According to TDLR, carbon monoxide gas is colorless, tasteless, odorless, and can be deadly in high concentrations. Every fall, the department recommended that people have their air conditioning and heating systems evaluated in order to make sure issues haven’t developed during the previous year. While natural gas or propane heating systems should vent burned gases and carbon monoxide to the outside where they can safely dissipate, they could develop leaks allowing those fumes and gases to migrate into indoor living spaces and cause hazards and possibly deadly carbon monoxide poisoning.

While looking for air conditioning and heating contractors to hire for system inspections, TDLR advised that people make sure those contractors are licensed using the department website.

“Checking whether your contractor is licensed, and the technician servicing your equipment is registered with TDLR, is an important step in protecting yourself from shoddy and dangerous work,” said William Weatherly, TDLR Air Conditioning & Refrigeration Program Chief. “Licensed contractors and registered technicians have undergone a criminal background check and have had the required training. Licensed contractors have passed a comprehensive exam and complete yearly continuing education classes.”

The department noted that licensed contractors should be inspecting certain aspects of heating systems in those yearly checks, including:

  • Air Handler & Furnace (Natural gas, propane)
    • Check gas connection for leaks. Improperly operating gas connections are a fire hazard and a health concern.
    • Check gas pressure and proper burner combustion. Improper gas pressure and/or a dirty burner will cause equipment to operate less efficiently.
    • Check the heat exchanger for cracks and a proper flue connection. A cracked heat exchanger or Improper flue connection can leak deadly carbon monoxide into the living spaces.
  • Heat Pump & Electric Heat systems
    • Check heat pump heating cycle and reversing valve operation.
    • Check “emergency heat” operation, which is energized if heat pump fails or is in defrost cycle.
    • Check electric heat strips for proper operation when system is energized.
  • All systems
    • Check incoming power and tighten connections as necessary.
    • Check thermostat and system controls for proper operation and sequence.
    • Check air handling unit for proper air flow.

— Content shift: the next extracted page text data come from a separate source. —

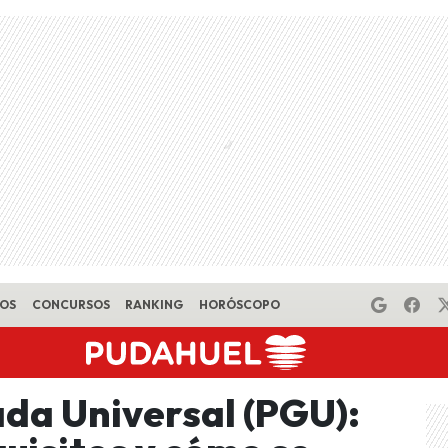
EOS
CONCURSOS
RANKING
HORÓSCOPO
da Universal (PGU):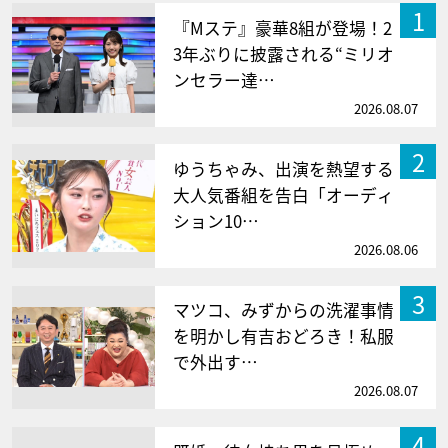
1
『Mステ』豪華8組が登場！2
3年ぶりに披露される“ミリオ
ンセラー達…
2026.08.07
2
ゆうちゃみ、出演を熱望する
大人気番組を告白「オーディ
ション10…
2026.08.06
3
マツコ、みずからの洗濯事情
を明かし有吉おどろき！私服
で外出す…
2026.08.07
4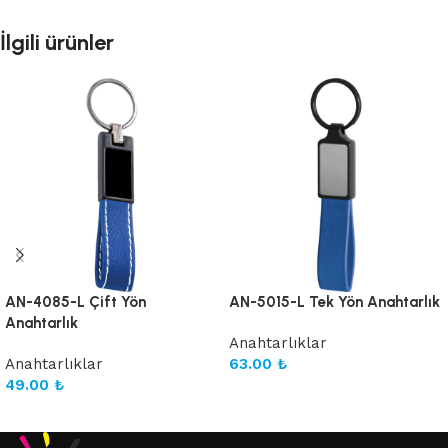
İlgili ürünler
AN-4085-L Çift Yön
AN-5015-L Tek Yön Anahtarlık
Anahtarlık
Anahtarlıklar
Anahtarlıklar
63.00
₺
49.00
₺
Sepete Ekle
Sepete Ekle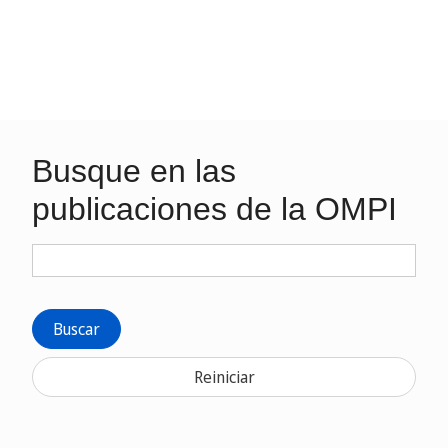
Busque en las
publicaciones de la OMPI
Buscar
Reiniciar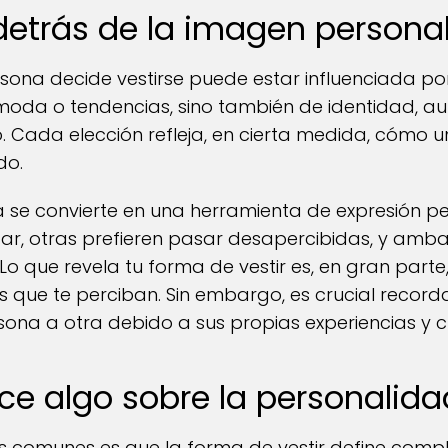
detrás de la imagen persona
ona decide vestirse puede estar influenciada por
oda o tendencias, sino también de identidad, aut
 Cada elección refleja, en cierta medida, cómo 
do.
 se convierte en una herramienta de expresión pe
r, otras prefieren pasar desapercibidas, y amba
 que revela tu forma de vestir es, en gran parte, 
 que te perciban. Sin embargo, es crucial recor
ona a otra debido a sus propias experiencias y c
ce algo sobre la personalida
s comunes es que la forma de vestir define comp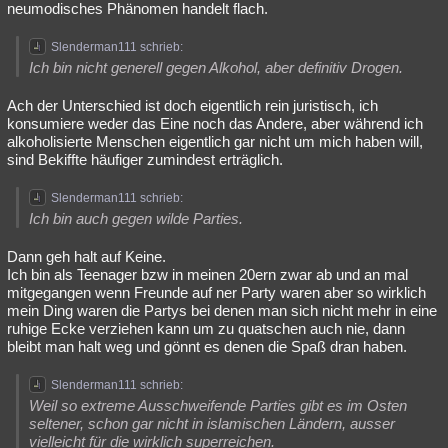
neumodisches Phänomen handelt flach.
Slenderman111 schrieb:
Ich bin nicht generell gegen Alkohol, aber definitiv Drogen.
Ach der Unterschied ist doch eigentlich rein juristisch, ich
konsumiere weder das Eine noch das Andere, aber während ich
alkoholisierte Menschen eigentlich gar nicht um mich haben will,
sind Bekiffte häufiger zumindest erträglich.
Slenderman111 schrieb:
Ich bin auch gegen wilde Parties.
Dann geh halt auf Keine.
Ich bin als Teenager bzw in meinen 20ern zwar ab und an mal
mitgegangen wenn Freunde auf ner Party waren aber so wirklich
mein Ding waren die Partys bei denen man sich nicht mehr in eine
ruhige Ecke verziehen kann um zu quatschen auch nie, dann
bleibt man halt weg und gönnt es denen die Spaß dran haben.
Slenderman111 schrieb:
Weil so extreme Ausschweifende Parties gibt es im Osten
seltener, schon gar nicht in islamischen Ländern, ausser
vielleicht für die wirklich superreichen.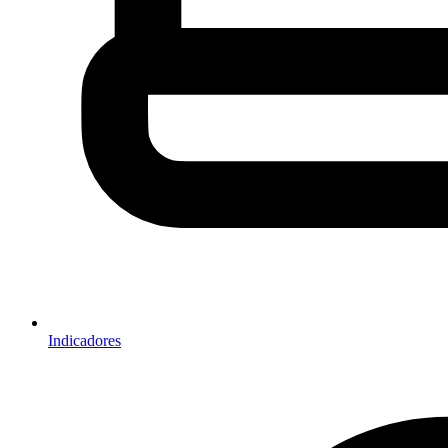
Indicadores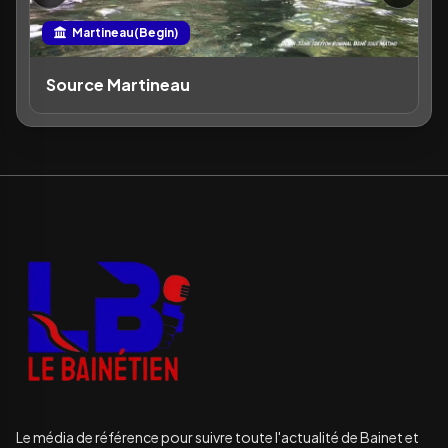
Martineau(Begin)
Source Martineau
Le média de référence pour suivre toute l'actualité de Bainet et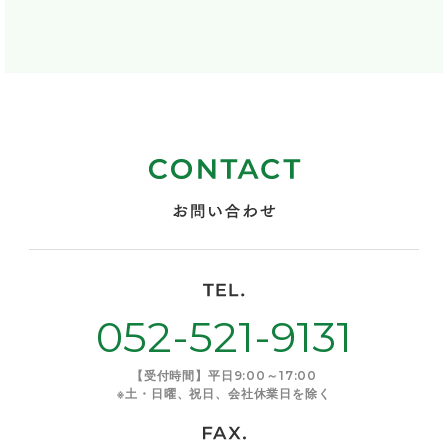
052-521-9131
【受付時間】平日9:00～17:00
※土・日曜、祝日、会社休業日を除く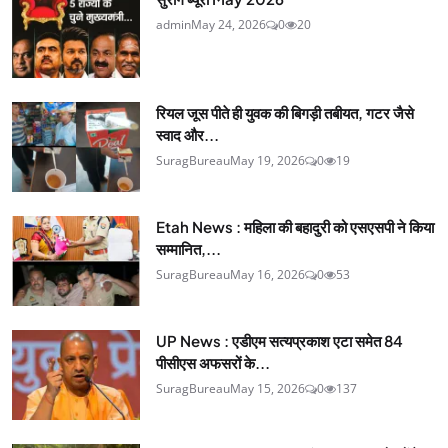
admin
May 24, 2026
0
20
रियल जूस पीते ही युवक की बिगड़ी तबीयत, गटर जैसे
स्वाद और...
SuragBureau
May 19, 2026
0
19
Etah News : महिला की बहादुरी को एसएसपी ने किया
सम्मानित,...
SuragBureau
May 16, 2026
0
53
UP News : एडीएम सत्यप्रकाश एटा समेत 84
पीसीएस अफसरों के...
SuragBureau
May 15, 2026
0
137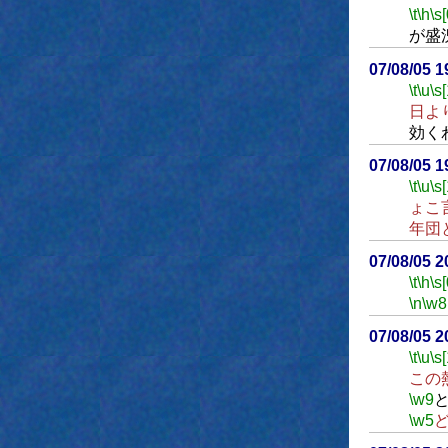
\t
\h
\s[
が盛
07/08/05 
\t
\u
\s
日よ
効く
07/08/05 
\t
\u
\s
ょこ
年団
07/08/05 
\t
\h
\s[
\n
\w8
07/08/05 
\t
\u
\s
この
\w9
\w5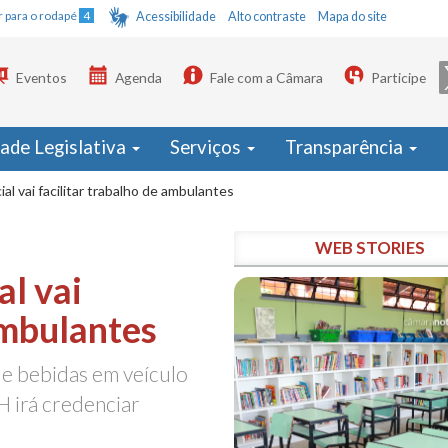
Ir para o rodapé
4
Acessibilidade
Alto contraste
Mapa do site
Eventos
Agenda
Fale com a Câmara
Participe
dade Legislativa
Serviços
Transparência
al vai facilitar trabalho de ambulantes
WEB STORIES
al vai
ambulantes
de bebidas em veículo
H irá credenciar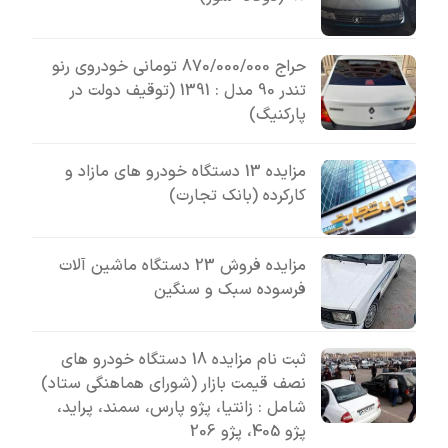
حراج 870/000/000 تومانی خودروی رنو
تندر 90 مدل : 1391 (توقیف دولت در
پارکنیگ)
مزایده 13 دستگاه خودرو های مازاد و
کارکرده (بانک تجارت)
مزایده فروش 23 دستگاه ماشین آلات
فرسوده سبک و سنگین
ثبت نام مزایده 18 دستگاه خودرو های
نصف قیمت بازار (شورای هماهنگی ستاد)
شامل : زانتیا، پژو پارس، سمند، پراید،
پژو 405، پژو 206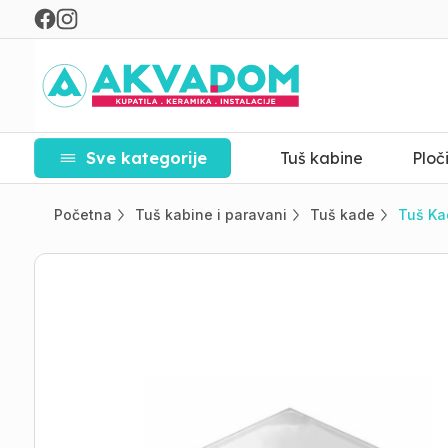
Sve kategorije
Tuš kabine
Ploč
Početna
Tuš kabine i paravani
Tuš kade
Tuš Kad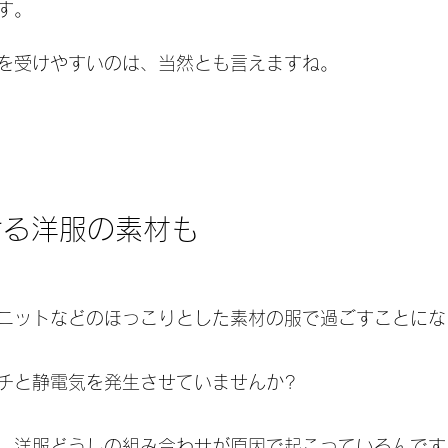
す。
を受けやすいのは、当然とも言えますね。
ける洋服の素材も
ニットなどのほっこりとした素材の服で過ごすことにな
チと静電気を発生させていませんか?
、洋服どうしの組み合わせが原因で起こっているんです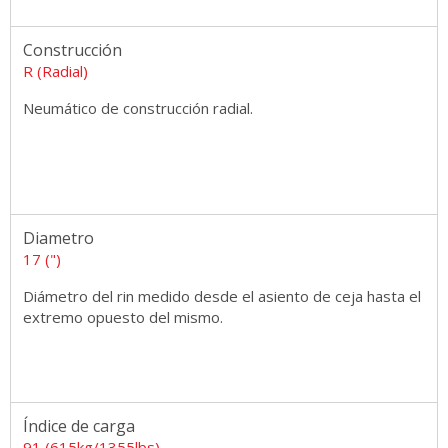
Construcción
R (Radial)
Neumático de construcción radial.
Diametro
17 (")
Diámetro del rin medido desde el asiento de ceja hasta el
extremo opuesto del mismo.
Índice de carga
91 (615kg/1355lbs)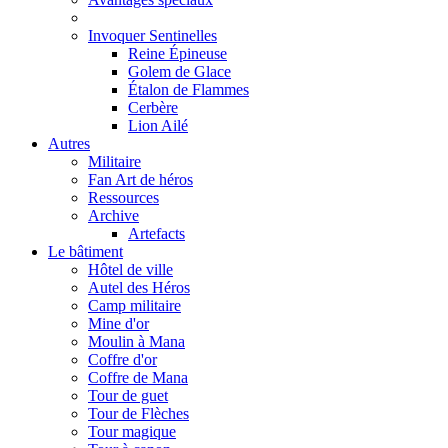
Invoquer Sentinelles
Reine Épineuse
Golem de Glace
Étalon de Flammes
Cerbère
Lion Ailé
Autres
Militaire
Fan Art de héros
Ressources
Archive
Artefacts
Le bâtiment
Hôtel de ville
Autel des Héros
Camp militaire
Mine d'or
Moulin à Mana
Coffre d'or
Coffre de Mana
Tour de guet
Tour de Flèches
Tour magique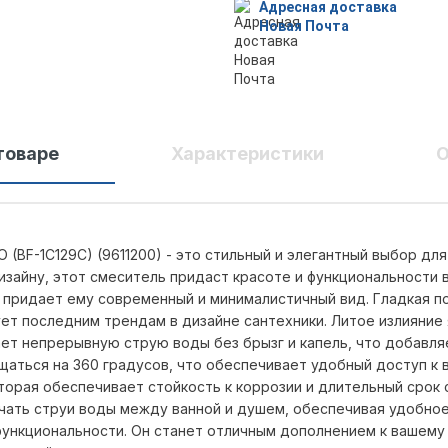
Адресная доставка
Новая Почта
товаре
Характеристики
О
(BF-1C129C) (9611200) - это стильный и элегантный выбор для
зайну, этот смеситель придаст красоте и функциональности 
 придает ему современный и минималистичный вид. Гладкая п
ет последним трендам в дизайне сантехники. Литое излияние
ает непрерывную струю воды без брызг и капель, что добавля
щаться на 360 градусов, что обеспечивает удобный доступ к 
торая обеспечивает стойкость к коррозии и длительный срок
чать струи воды между ванной и душем, обеспечивая удобное
функциональности. Он станет отличным дополнением к вашему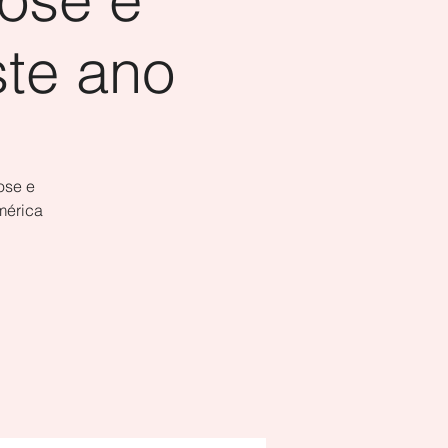
ste ano
ose e
mérica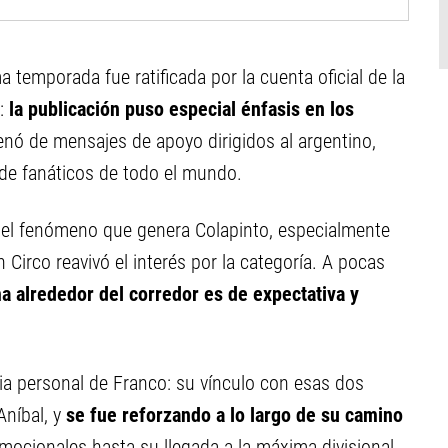
 temporada fue ratificada por la cuenta oficial de la
:
la publicación puso especial énfasis en los
lenó de mensajes de apoyo dirigidos al argentino,
 de fanáticos de todo el mundo.
ia el fenómeno que genera Colapinto, especialmente
 Circo reavivó el interés por la categoría. A pocas
ma alrededor del corredor es de expectativa y
ia personal de Franco: su vínculo con esas dos
Aníbal, y
se fue reforzando a lo largo de su camino
omocionales hasta su llegada a la máxima divisional.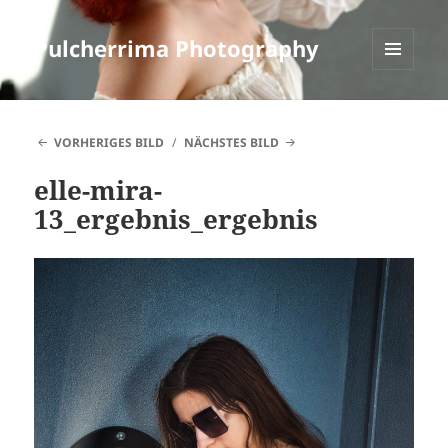
Pulcherrima Photography
MENÜ
UND
WIDGETS
VORHERIGES BILD
NÄCHSTES BILD
elle-mira-
13_ergebnis_ergebnis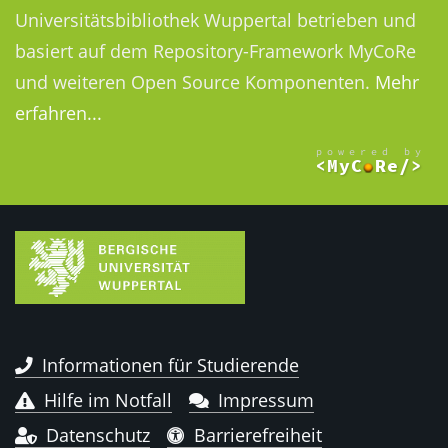
Universitätsbibliothek Wuppertal betrieben und
basiert auf dem Repository-Framework MyCoRe
und weiteren Open Source Komponenten.
Mehr
erfahren...
Informationen für Studierende
Hilfe im Notfall
Impressum
Datenschutz
Barrierefreiheit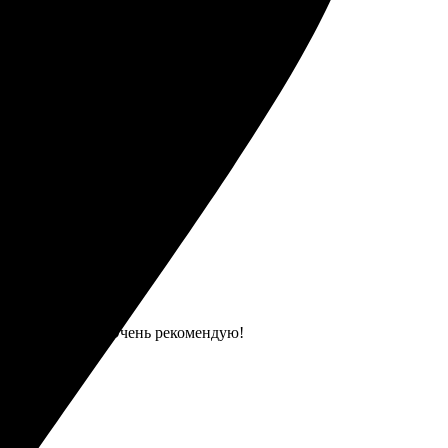
и, с радостью рекомендую!
ство впечатлило. Очень рекомендую!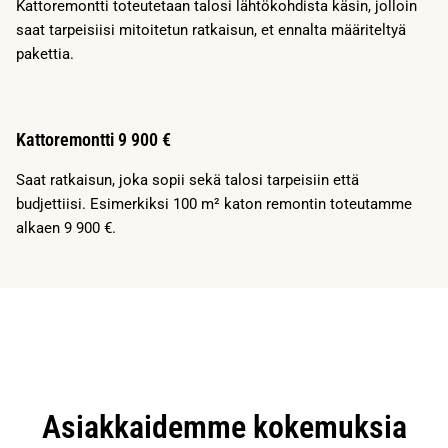
Kattoremontti toteutetaan talosi lähtökohdista käsin, jolloin
saat tarpeisiisi mitoitetun ratkaisun, et ennalta määriteltyä
pakettia.
Kattoremontti 9 900 €
Saat ratkaisun, joka sopii sekä talosi tarpeisiin että
budjettiisi. Esimerkiksi 100 m² katon remontin toteutamme
alkaen 9 900 €.
Asiakkaidemme kokemuksia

Further, inspectors should be checking for abnormal noises, unusual odors, cleaning and inspecting blower assembly, lubricating the motor and replacing fan belts of older units, along with replacing filters, and helping educate on efficient system operations.

Alongside regular inspections, TDLR advised that people ensure that homes are equipped with smoke and carbon monoxide detectors before cold weather occurs, outside all sleeping areas.

Symptoms of carbon monoxide poisoning, according to the TDLR, can include:

  • A dull headache
  • Weakness
  • Dizziness
  • Nausea
  • Vomiting
  • Shortness of breath
  • Confusion
  • Blurred vision
  • Loss of consciousness

According to the CDC, carbon monoxide poisoning symptoms are often described as “flu-like,” and those who are sleeping or drunk can die from the condition before showing symptoms. Each year, over 400 Americans die from unintentional carbon monoxide poisoning not linked to fires, and it is annually connected to over 20,000 emergency room visits and more than 4,000 hospitalizations.

Further information on carbon monoxide poisoning prevention and safe heating practices can be found on the CDC website.